Lemlem Kassa1, Jianhua Deng1, Mark Davis2 and Jingye Cai1, 1University of Electronic Science and Technology China (UESTC), China, 2Communication Network Research Institute (CNRI), Technological University, Ireland
Machine Learning (ML) is an innovative solution that can autonomously extract patterns and predict trends based on environmental measurements and performance indicators as input to provide self-driven intelligent network systems that can configure and optimize themselves. Under the effects of heterogeneous traffic demand among users and varying channel conditions in WLAN downlink MU-MIMO channels, achieving the maximum system throughput performance is challenging. In addressing these issues, the existing studies have proposed different approaches. However, most of these approaches did not consider a machine-learning based optimization solution. The main contribution of this paper is to propose a machine-learning based adaptive approach that can optimize system frame size that would maximize the system throughput of WLAN in the downlink MUMIMO channel. In this approach, the Access Point (AP) performs the maximum system throughput measurement and collects the “frame size-system throughput patterns” which contains knowledge about the effects of traffic condition, channel condition, and number of stations (STAs).

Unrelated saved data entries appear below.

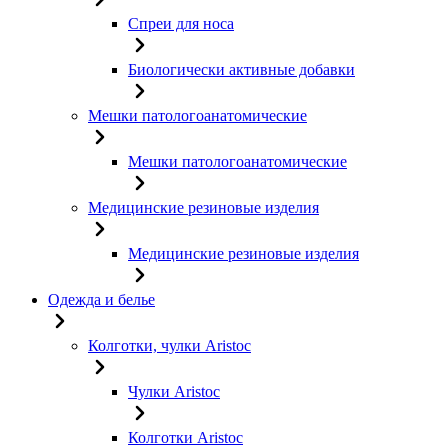
Спреи для носа
Биологически активные добавки
Мешки патологоанатомические
Мешки патологоанатомические
Медицинские резиновые изделия
Медицинские резиновые изделия
Одежда и белье
Колготки, чулки Aristoc
Чулки Aristoc
Колготки Aristoc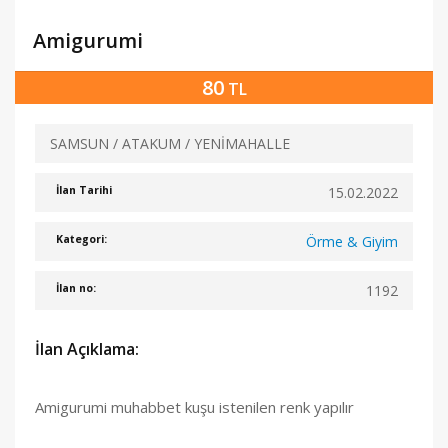
Amigurumi
80
TL
SAMSUN / ATAKUM / YENİMAHALLE
15.02.2022
İlan Tarihi
Örme & Giyim
Kategori:
1192
İlan no:
İlan Açıklama:
Amigurumi muhabbet kuşu istenilen renk yapılır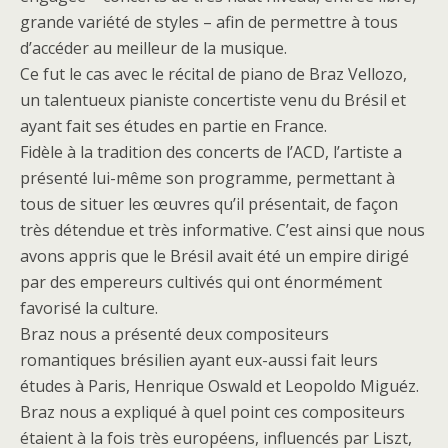
grande variété de styles – afin de permettre à tous
d’accéder au meilleur de la musique.
Ce fut le cas avec le récital de piano de Braz Vellozo,
un talentueux pianiste concertiste venu du Brésil et
ayant fait ses études en partie en France.
Fidèle à la tradition des concerts de l’ACD, l’artiste a
présenté lui-même son programme, permettant à
tous de situer les œuvres qu’il présentait, de façon
très détendue et très informative. C’est ainsi que nous
avons appris que le Brésil avait été un empire dirigé
par des empereurs cultivés qui ont énormément
favorisé la culture.
Braz nous a présenté deux compositeurs
romantiques brésilien ayant eux-aussi fait leurs
études à Paris, Henrique Oswald et Leopoldo Miguéz.
Braz nous a expliqué à quel point ces compositeurs
étaient à la fois très européens, influencés par Liszt,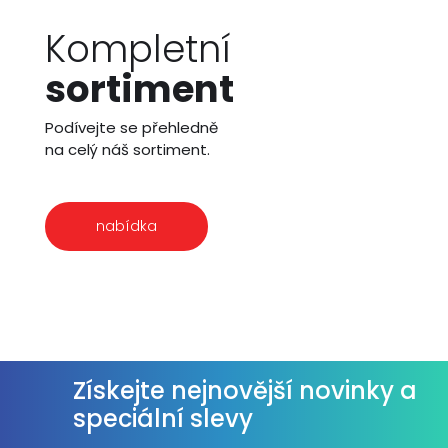
Kompletní
sortiment
Podívejte se přehledně
na celý náš sortiment.
nabídka
Získejte nejnovější novinky a
speciální slevy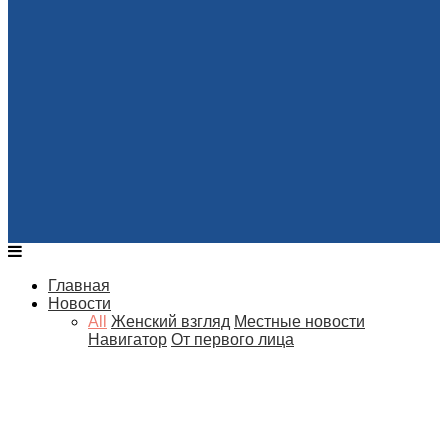
Главная
Новости
All
Женский взгляд
Местные новости
Навигатор
От первого лица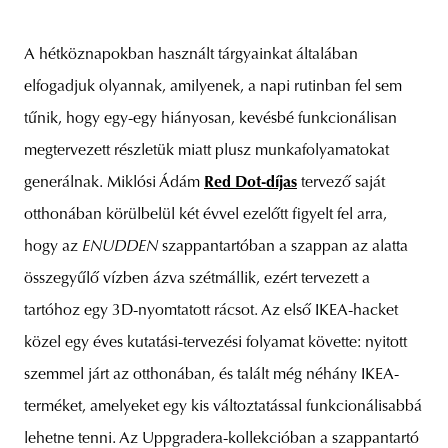
A hétköznapokban használt tárgyainkat általában
elfogadjuk olyannak, amilyenek, a napi rutinban fel sem
tűnik, hogy egy-egy hiányosan, kevésbé funkcionálisan
megtervezett részletük miatt plusz munkafolyamatokat
generálnak. Miklósi Ádám
Red Dot-díjas
tervező saját
otthonában körülbelül két évvel ezelőtt figyelt fel arra,
hogy az
ENUDDEN
szappantartóban a szappan az alatta
összegyűlő vízben ázva szétmállik, ezért tervezett a
tartóhoz egy 3D-nyomtatott rácsot. Az első IKEA-hacket
közel egy éves kutatási-tervezési folyamat követte: nyitott
szemmel járt az otthonában, és talált még néhány IKEA-
terméket, amelyeket egy kis változtatással funkcionálisabbá
lehetne tenni. Az Uppgradera-kollekcióban a szappantartó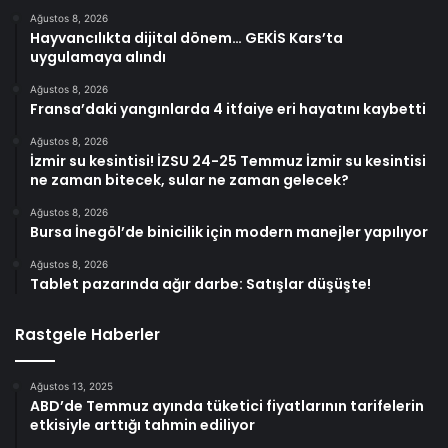
Ağustos 8, 2026
Hayvancılıkta dijital dönem… GEKİS Kars’ta
uygulamaya alındı
Ağustos 8, 2026
Fransa’daki yangınlarda 4 itfaiye eri hayatını kaybetti
Ağustos 8, 2026
İzmir su kesintisi! İZSU 24-25 Temmuz İzmir su kesintisi
ne zaman bitecek, sular ne zaman gelecek?
Ağustos 8, 2026
Bursa İnegöl’de binicilik için modern manejler yapılıyor
Ağustos 8, 2026
Tablet pazarında ağır darbe: Satışlar düşüşte!
Rastgele Haberler
Ağustos 13, 2025
ABD’de Temmuz ayında tüketici fiyatlarının tarifelerin
etkisiyle arttığı tahmin ediliyor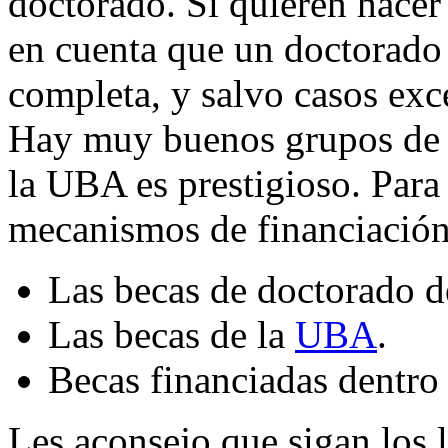
doctorado. Si quieren hacer
en cuenta que un doctorado 
completa, y salvo casos exc
Hay muy buenos grupos de i
la UBA es prestigioso. Para
mecanismos de financiación
Las becas de doctorado 
Las becas de la
UBA
.
Becas financiadas dentro
Les aconsejo que sigan los l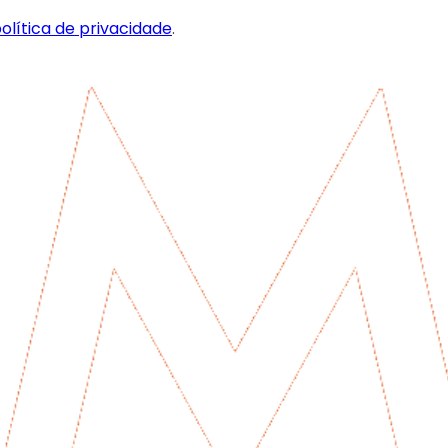
olítica de privacidade
.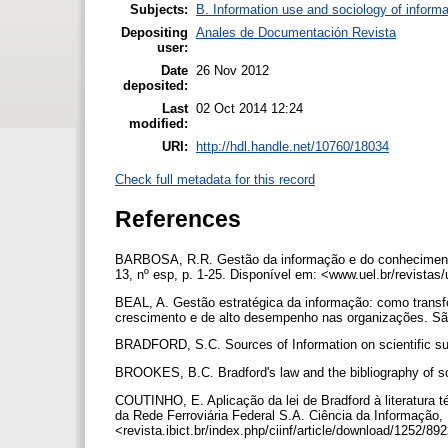
Subjects:
B. Information use and sociology of informa
Depositing
Anales de Documentación Revista
user:
Date
26 Nov 2012
deposited:
Last
02 Oct 2014 12:24
modified:
URI:
http://hdl.handle.net/10760/18034
Check full metadata for this record
References
BARBOSA, R.R. Gestão da informação e do conhecimento:
13, nº esp, p. 1-25. Disponível em: <www.uel.br/revistas/
BEAL, A. Gestão estratégica da informação: como transf
crescimento e de alto desempenho nas organizações. Sã
BRADFORD, S.C. Sources of Information on scientific sub
BROOKES, B.C. Bradford's law and the bibliography of sc
COUTINHO, E. Aplicação da lei de Bradford à literatura t
da Rede Ferroviária Federal S.A. Ciência da Informação, 
<revista.ibict.br/index.php/ciinf/article/download/1252/8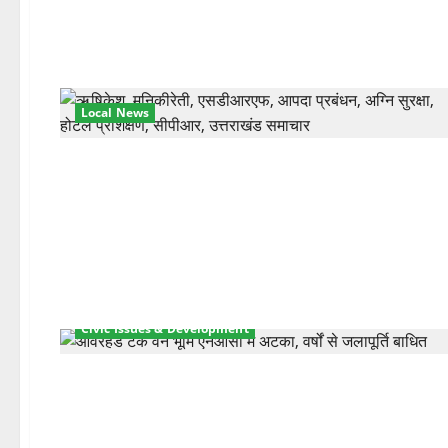
Local News
Civic Issues & Development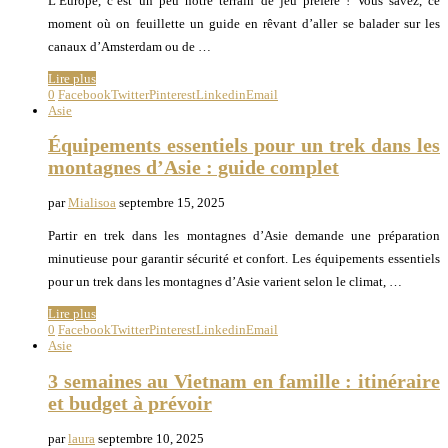
L’Europe, c’est un peu notre terrain de jeu préféré ! Vous savez, ce
moment où on feuillette un guide en rêvant d’aller se balader sur les
canaux d’Amsterdam ou de …
Lire plus
0
Facebook
Twitter
Pinterest
Linkedin
Email
Asie
Équipements essentiels pour un trek dans les
montagnes d’Asie : guide complet
par
Mialisoa
septembre 15, 2025
Partir en trek dans les montagnes d’Asie demande une préparation
minutieuse pour garantir sécurité et confort. Les équipements essentiels
pour un trek dans les montagnes d’Asie varient selon le climat, …
Lire plus
0
Facebook
Twitter
Pinterest
Linkedin
Email
Asie
3 semaines au Vietnam en famille : itinéraire
et budget à prévoir
par
laura
septembre 10, 2025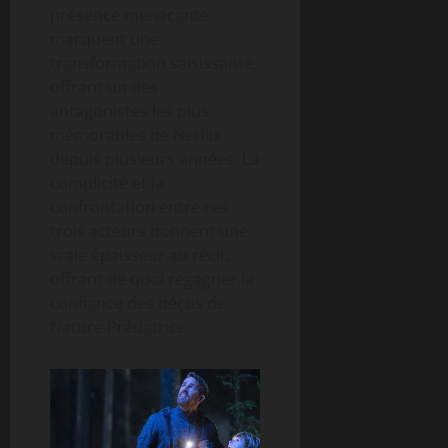
présence menaçante
marquent une
transformation saisissante,
offrant un des
antagonistes les plus
mémorables de Netflix
depuis plusieurs années. La
complicité et la
confrontation entre ces
trois acteurs donnent une
vraie épaisseur au récit,
offrant de quoi regagner la
confiance des déçus de
Nature Prédatrice.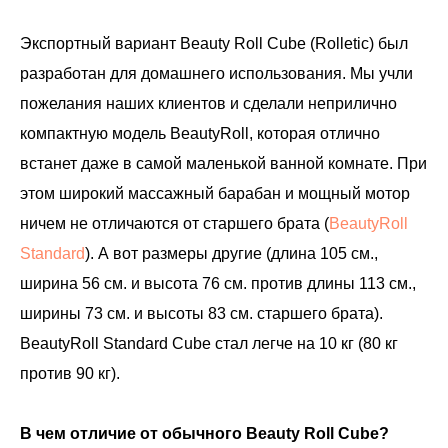
Экспортный вариант Beauty Roll Cube (Rolletic) был
разработан для домашнего использования. Мы учли
пожелания наших клиентов и сделали неприлично
компактную модель BeautyRoll, которая отлично
встанет даже в самой маленькой ванной комнате. При
этом широкий массажный барабан и мощный мотор
ничем не отличаются от старшего брата (
BeautyRoll
Standard
). А вот размеры другие (длина 105 см.,
ширина 56 см. и высота 76 см. против длины 113 см.,
ширины 73 см. и высоты 83 см. старшего брата).
BeautyRoll Standard Cube стал легче на 10 кг (80 кг
против 90 кг).
В чем отличие от обычного Beauty Roll Cube?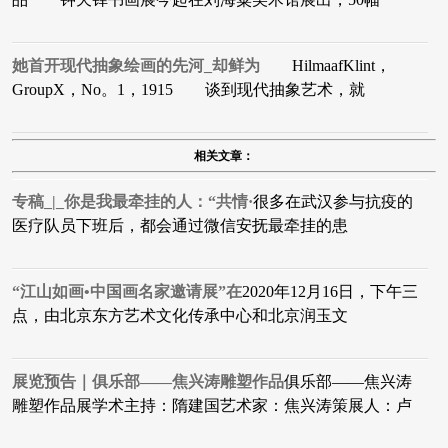
她首开现代抽象绘画的先河_却鲜为
HilmaafKlint，
GroupX，No。1，1915 谈到现代抽象艺术，就
相关文章：
专稿_|_你是我最牵挂的人：“共情·
很多在武汉参与抗疫的
医疗队员下班后，都会通过微信安抚最牵挂的患
“江山如画•中国画名家邀请展”在
2020年12月16日，下午三
点，由北京东方艺术文化传承中心和北京润玉文
展览预告｜俱乐部——焦兴涛雕塑作品
俱乐部——焦兴涛
雕塑作品展学术主持：隋建国艺术家：焦兴涛策展人：卢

Based on these patterns, our approach uses neural networks to correctly model the system throughput as a function of the system frame size. After training the neural network, we obtain the gradient information to adjust the system frame size. The performance of the proposed ML approach is evaluated over the FIFO aggregation algorithm under the effects of heterogenous traffic patterns for VoIP and Video traffic applications, channel conditions, and number of STAs.
Frame Size Optimization, Downlink MU-MIMO, WLAN, Network Traffic, Machine Learning, Neural Network, Throughput Optimization.